Media Murder for Monday

Ontheair
MOVIES


Dublin author Ava McCarthy signed a deal with Hollywood production company Polaris Pictures to adapt her debut novel The Insider for film. The book centers on a female former computer hacker named Harry Martinez, who has shifted careers to become a private eye.

Ex-James Bond actor Pierce Brosnan has joined Owen Wilson to star in John Erick Dowdle's political/spy thriller The Coup. The story follows an American family who moves to Southeast Asia and gets mixed up in a violent coup where merciless rebels are attacking the city. Brosnan will play a mysterious government operative.

Oscar-nominated actor John Hawkes has signed to star in the indie thriller Too Late, about the tangled relationship between a troubled private investigator (Hawkes) and the missing woman he's hired to find. Hawkes has also joined the cast of Switch, a prequel to Jackie Brown, based on the Elmore Leonard novel.

Producer David Barron (Harry Potter and the Deathly Hallows) optioned film rights to UK author Howard Linskey's crime novel The Damage, set in Newcastle's gangland.
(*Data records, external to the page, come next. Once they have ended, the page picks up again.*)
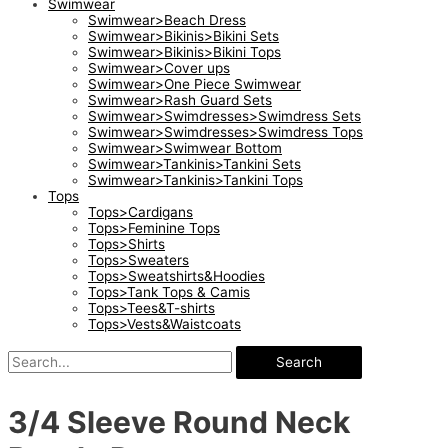
Swimwear
Swimwear>Beach Dress
Swimwear>Bikinis>Bikini Sets
Swimwear>Bikinis>Bikini Tops
Swimwear>Cover ups
Swimwear>One Piece Swimwear
Swimwear>Rash Guard Sets
Swimwear>Swimdresses>Swimdress Sets
Swimwear>Swimdresses>Swimdress Tops
Swimwear>Swimwear Bottom
Swimwear>Tankinis>Tankini Sets
Swimwear>Tankinis>Tankini Tops
Tops
Tops>Cardigans
Tops>Feminine Tops
Tops>Shirts
Tops>Sweaters
Tops>Sweatshirts&Hoodies
Tops>Tank Tops & Camis
Tops>Tees&T-shirts
Tops>Vests&Waistcoats
Search
3/4 Sleeve Round Neck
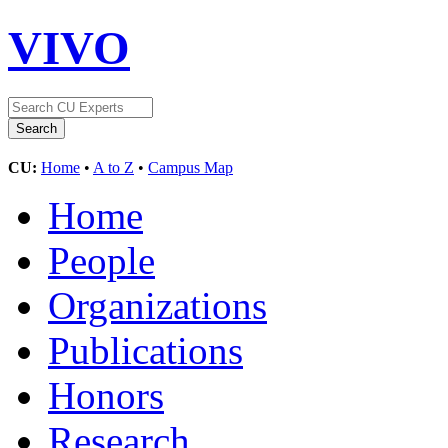
VIVO
CU:
Home
•
A to Z
•
Campus Map
Home
People
Organizations
Publications
Honors
Research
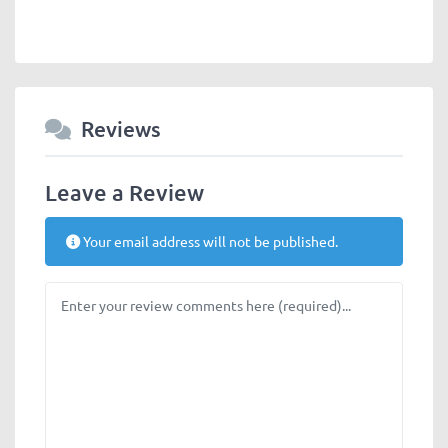
Reviews
Leave a Review
Your email address will not be published.
Review text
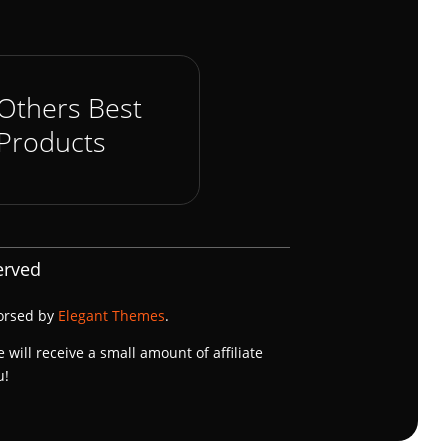
Others Best
Products
erved
dorsed by
Elegant Themes
.
e will receive a small amount of affiliate
u!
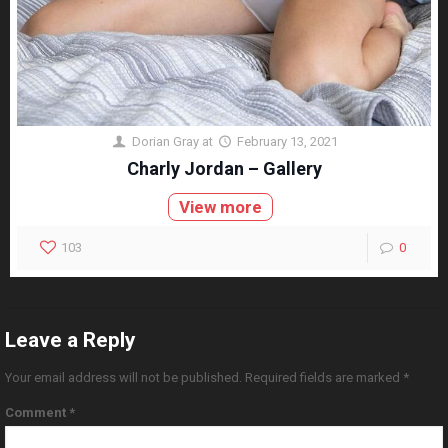
Dorian Gray
at
February 13, 2021
Charly Jordan – Gallery
View more
103
0
Leave a Reply
Your email address will not be published.
Required fields are marked
*
Comment
*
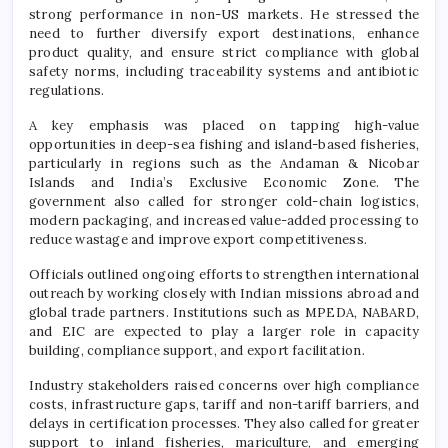
strong performance in non-US markets. He stressed the
need to further diversify export destinations, enhance
product quality, and ensure strict compliance with global
safety norms, including traceability systems and antibiotic
regulations.
A key emphasis was placed on tapping high-value
opportunities in deep-sea fishing and island-based fisheries,
particularly in regions such as the Andaman & Nicobar
Islands and India’s Exclusive Economic Zone. The
government also called for stronger cold-chain logistics,
modern packaging, and increased value-added processing to
reduce wastage and improve export competitiveness.
Officials outlined ongoing efforts to strengthen international
outreach by working closely with Indian missions abroad and
global trade partners. Institutions such as MPEDA, NABARD,
and EIC are expected to play a larger role in capacity
building, compliance support, and export facilitation.
Industry stakeholders raised concerns over high compliance
costs, infrastructure gaps, tariff and non-tariff barriers, and
delays in certification processes. They also called for greater
support to inland fisheries, mariculture, and emerging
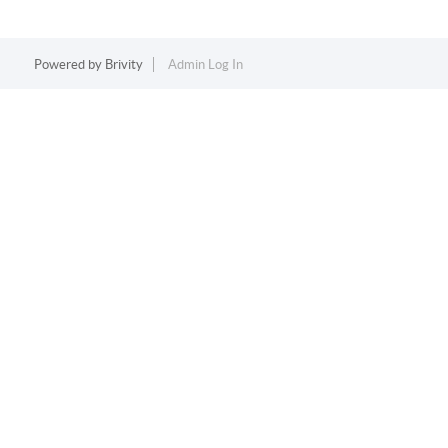
Powered by
Brivity
Admin Log In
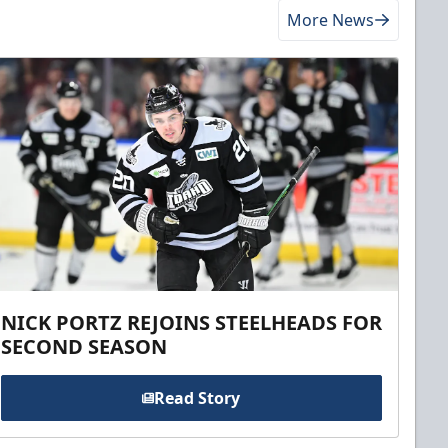
More News
NICK PORTZ REJOINS STEELHEADS FOR
SECOND SEASON
Read Story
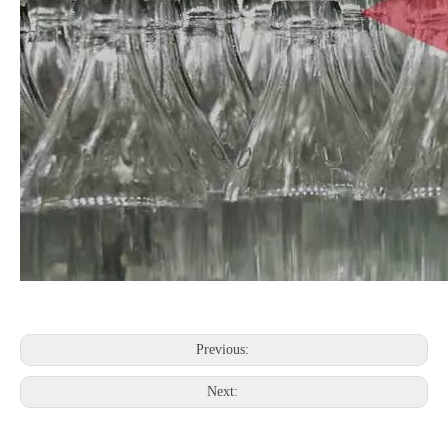
Previous:
Next:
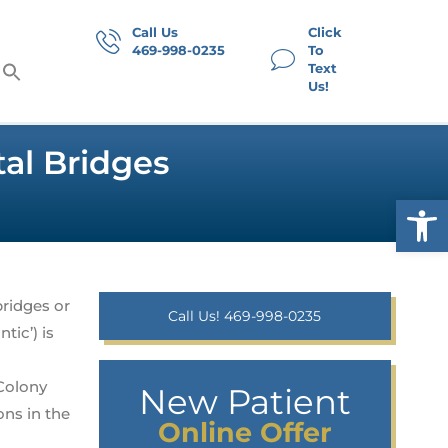
Call Us
Click
469-998-0235
To
Text
Us!
al Bridges
Op
bridges or
Call Us! 469-998-0235
tic’) is
Colony
New Patient
ns in the
Online Offer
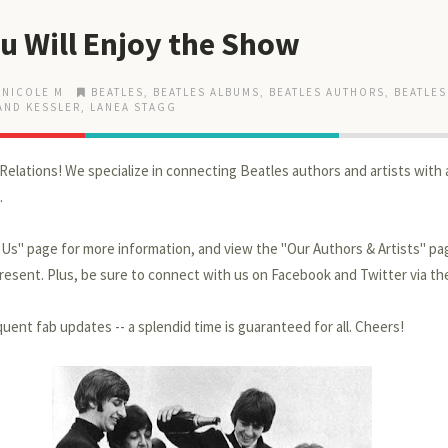
u Will Enjoy the Show
 NICOLE M
BEATLES
,
BEATLES ALBUMS
,
BEATLES AUTHORS
,
BEATLES
AND KESSLER
,
LANEA STAGG
Relations! We specialize in connecting Beatles authors and artists with 
.
t Us" page for more information, and view the "Our Authors & Artists" p
esent. Plus, be sure to connect with us on Facebook and Twitter via th
uent fab updates -- a splendid time is guaranteed for all. Cheers!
Author Walter Mosley is teaming up with producer Diane Houslin to form a production company called B.O.B. Filmhouse that will help adapt Mosey's novels for the big and small screens. The company is already working on projects including The Long Fall, based on Mosley's Leonid McGill novels (for HBO). It also has plans to create a feature film based on Mosley's psychological thriller Man in My Basement.

TV


"Ducky" fans can relax. Actor David McCallum signed a two-year deal to continue in the popular CBS series NCIS.
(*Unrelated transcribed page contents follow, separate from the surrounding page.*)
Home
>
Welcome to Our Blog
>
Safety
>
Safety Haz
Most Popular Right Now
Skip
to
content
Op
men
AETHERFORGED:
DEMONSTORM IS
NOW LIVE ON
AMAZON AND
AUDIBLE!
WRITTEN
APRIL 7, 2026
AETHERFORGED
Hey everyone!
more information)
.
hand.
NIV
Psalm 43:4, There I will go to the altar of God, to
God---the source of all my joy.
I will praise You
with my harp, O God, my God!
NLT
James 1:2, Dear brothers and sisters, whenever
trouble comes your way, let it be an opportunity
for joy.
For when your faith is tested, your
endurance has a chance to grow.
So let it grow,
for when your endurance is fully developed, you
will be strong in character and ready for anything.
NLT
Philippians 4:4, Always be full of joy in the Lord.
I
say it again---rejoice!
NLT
TNT has given a fifth season order to Southland, its Los Angeles-based crime drama. (Hat tip to Omnimystery News.)

AMC has given the greenlight to two new scripted drama pilots, including Low Winter Sun, based on a British miniseries to be adapted for the U.S. by Chris Mundy (Criminal Minds). The show is "a contemporary story of murder, deception, revenge and corruption that starts with the murder of a cop by a fellow Detroit detective." The other project is an untitled legal thriller about on a District Attorney who uncovers new evidence prompting the reopening of a sensational murder case.
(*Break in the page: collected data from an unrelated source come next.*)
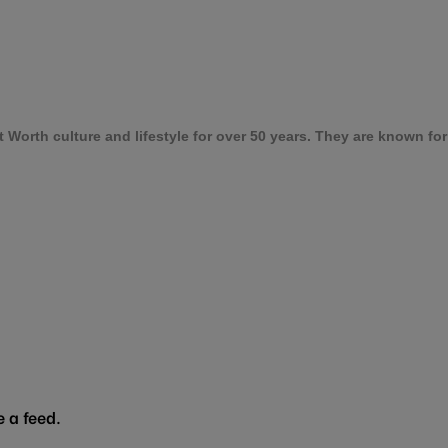
orth culture and lifestyle for over 50 years. They are known for t
 a feed.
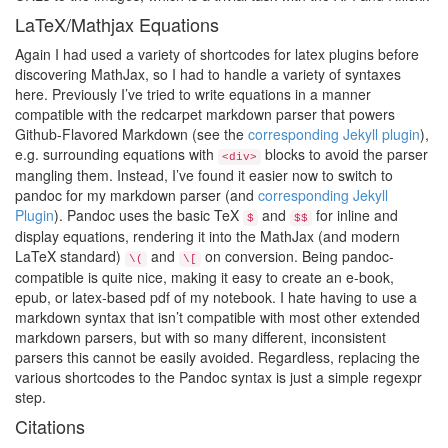
LaTeX/Mathjax Equations
Again I had used a variety of shortcodes for latex plugins before
discovering MathJax, so I had to handle a variety of syntaxes
here. Previously I’ve tried to write equations in a manner
compatible with the redcarpet markdown parser that powers
Github-Flavored Markdown (see the
corresponding Jekyll plugin
),
e.g. surrounding equations with
blocks to avoid the parser
<div>
mangling them. Instead, I’ve found it easier now to switch to
pandoc for my markdown parser (and
corresponding Jekyll
Plugin
). Pandoc uses the basic TeX
and
for inline and
$
$$
display equations, rendering it into the MathJax (and modern
LaTeX standard)
and
on conversion. Being pandoc-
\(
\[
compatible is quite nice, making it easy to create an e-book,
epub, or latex-based pdf of my notebook. I hate having to use a
markdown syntax that isn’t compatible with most other extended
markdown parsers, but with so many different, inconsistent
parsers this cannot be easily avoided. Regardless, replacing the
various shortcodes to the Pandoc syntax is just a simple regexpr
step.
Citations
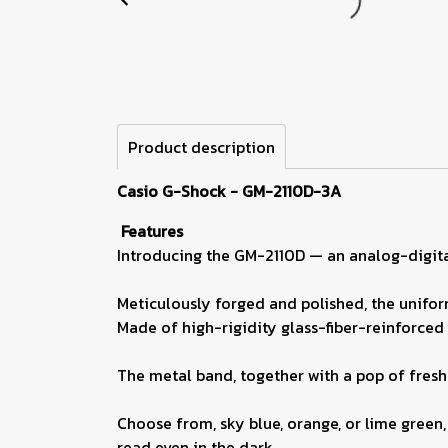
Product description
Casio G-Shock - GM-2110D-3A
Features
Introducing the GM-2110D — an analog-digit
Meticulously forged and polished, the unifor
Made of high-rigidity glass-fiber-reinforced 
The metal band, together with a pop of fresh 
Choose from, sky blue, orange, or lime green, 
read even in the dark.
NBC may premiere its fall season in August, including shows like the supernatural police procedural Grimm, to take advantage of the Olympics ratings and ad boost.

Stockholm production group NICE Drama has snatched up rights to a trio of novels by young crime writer Kristina Ohlsson, planning on a six-episode TV series and three 90-minute films. Ohlsson was a counterterrorism officer with the Organization for Security and Cooperation in Europe before turning to writing.

Canada's ION Television network announced that the upcoming fifth season of the police drama Flashpoint will be its last. Executives added, "While the series is still at its creative apex, we've decided to end the series on a high note, and give those fans the satisfaction of a fitting series conclusion in our 75th episode."

William Shatner will star in the Season 3 premiere of the ABC drama Rookie Blue, playing a drunk driver.

THEATER

This year's Tony Award nominees include Bonnie & Clyde: the Musical (with music by frank Wildhorn and lyrics by Don Black), for best original score and Best Performance by an Actress in a Leading Role in a Musical (Laura Osnes).

Alfred Hitchcock's 1940 film Rebecca starring Joan Fontaine and Laurence Olivier (and based on Daphne Du Maurier's famous mystery thriller) is being turned into a Broadway musical this fall. Karen Mason, Howard McGillin and James Barbour have been cast in lead roles, with Tony Award-winning Michael Blakemore in charge of staging and Francesca Zambello as director.

Playwright Simon Stephens spoke with the London Evening Standard about his new play Three Kingdoms being staged at the Lyric Hammersmith May 3-19. The play follows an investigation by two British police officers into the European sex trade after the discovery of an Estonian prostitute's severed head in the Thames at Chiswick.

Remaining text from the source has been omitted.